■ Task to carry out ■
Go through the data and copy each line where the string "label" appears.

Saved data entries
========
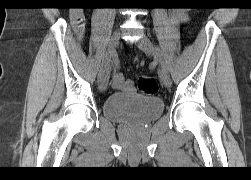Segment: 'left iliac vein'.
I'll use <instances>...</instances> for the list:
<instances>
[{
  "instance_id": "1",
  "label": "left iliac vein",
  "mask_w": 251,
  "mask_h": 180,
  "mask_svg": "<svg viewBox=\"0 0 251 180\" xmlns=\"http://www.w3.org/2000/svg\"><path fill=\"white\" fill-rule=\"evenodd\" d=\"M137 46L148 56H152L154 54L153 44L150 39L146 36H143L136 42ZM159 77L161 82L166 86L170 87L172 82L168 72L164 69L159 71Z\"/></svg>"
}]
</instances>
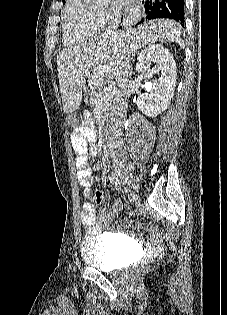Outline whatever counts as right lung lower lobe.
Returning a JSON list of instances; mask_svg holds the SVG:
<instances>
[{"instance_id": "obj_1", "label": "right lung lower lobe", "mask_w": 227, "mask_h": 315, "mask_svg": "<svg viewBox=\"0 0 227 315\" xmlns=\"http://www.w3.org/2000/svg\"><path fill=\"white\" fill-rule=\"evenodd\" d=\"M145 15L138 23L156 18H170L180 23L184 22V0H146Z\"/></svg>"}]
</instances>
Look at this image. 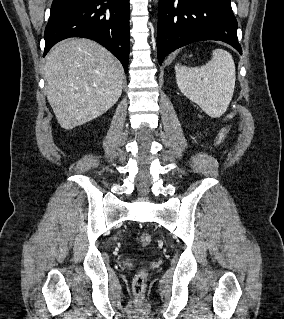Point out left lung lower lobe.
Masks as SVG:
<instances>
[{"label":"left lung lower lobe","instance_id":"1","mask_svg":"<svg viewBox=\"0 0 284 319\" xmlns=\"http://www.w3.org/2000/svg\"><path fill=\"white\" fill-rule=\"evenodd\" d=\"M202 40H220L240 54L237 21L230 0H160L157 55L159 64L170 52Z\"/></svg>","mask_w":284,"mask_h":319}]
</instances>
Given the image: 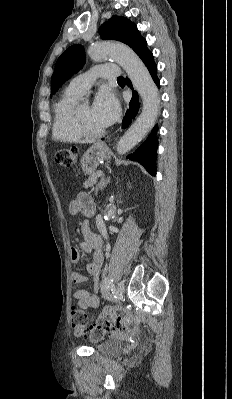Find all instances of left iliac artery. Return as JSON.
<instances>
[{
	"label": "left iliac artery",
	"mask_w": 232,
	"mask_h": 399,
	"mask_svg": "<svg viewBox=\"0 0 232 399\" xmlns=\"http://www.w3.org/2000/svg\"><path fill=\"white\" fill-rule=\"evenodd\" d=\"M105 286L111 289L114 298L118 300L121 298V294L119 293L118 289L114 286L113 279L111 277L106 278Z\"/></svg>",
	"instance_id": "1"
}]
</instances>
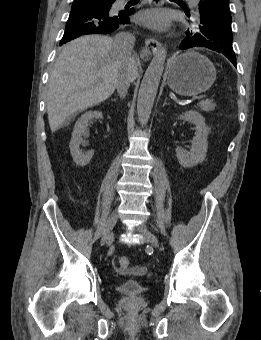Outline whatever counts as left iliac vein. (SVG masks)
I'll return each instance as SVG.
<instances>
[{
	"mask_svg": "<svg viewBox=\"0 0 261 340\" xmlns=\"http://www.w3.org/2000/svg\"><path fill=\"white\" fill-rule=\"evenodd\" d=\"M136 230L137 232L142 234L146 239H148V241L154 248L156 249L159 248V241L157 237L147 228L146 225L140 224L139 226H137Z\"/></svg>",
	"mask_w": 261,
	"mask_h": 340,
	"instance_id": "left-iliac-vein-1",
	"label": "left iliac vein"
}]
</instances>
========
■ Output of the task ■
  "label": "left iliac vein",
[{"instance_id": "obj_1", "label": "right lung lower lobe", "mask_w": 227, "mask_h": 315, "mask_svg": "<svg viewBox=\"0 0 227 315\" xmlns=\"http://www.w3.org/2000/svg\"><path fill=\"white\" fill-rule=\"evenodd\" d=\"M145 15L138 23L156 18H170L180 23L184 22V0H146Z\"/></svg>"}]
[{"label":"left lung lower lobe","instance_id":"1","mask_svg":"<svg viewBox=\"0 0 284 319\" xmlns=\"http://www.w3.org/2000/svg\"><path fill=\"white\" fill-rule=\"evenodd\" d=\"M202 40H220L240 54L237 21L230 0H160L157 55L159 64L170 52Z\"/></svg>","mask_w":284,"mask_h":319}]
	"label": "left iliac artery",
	"label": "left iliac vein"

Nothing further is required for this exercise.